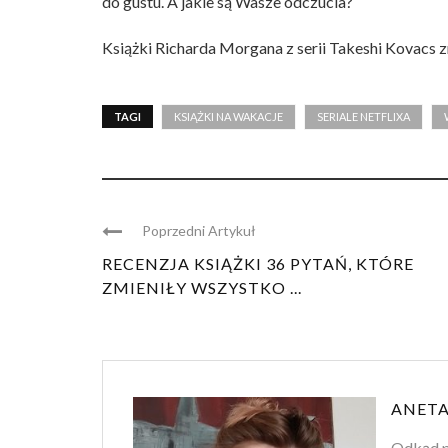
do gustu. A jakie są Wasze odczucia?
Książki Richarda Morgana z serii Takeshi Kovacs 
TAGI
KSIĄŻKI NA WAKACJE
SERIALE NETFLIXA
Poprzedni Artykuł
RECENZJA KSIĄŻKI 36 PYTAŃ, KTÓRE
ZMIENIŁY WSZYSTKO ...
ANETA
Odkąd p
..............................
» TASK GOAL:
Repeat each line of the records exactly, dropping the pictures.

» OUTPUT OF THE TASK:
do gustu. A jakie są Wasze odczucia?
Książki Richarda Morgana z serii Takeshi Kovacs 
TAGI
KSIĄŻKI NA WAKACJE
SERIALE NETFLIXA
Poprzedni Artykuł
RECENZJA KSIĄŻKI 36 PYTAŃ, KTÓRE
ZMIENIŁY WSZYSTKO ...
ANETA
Odkąd p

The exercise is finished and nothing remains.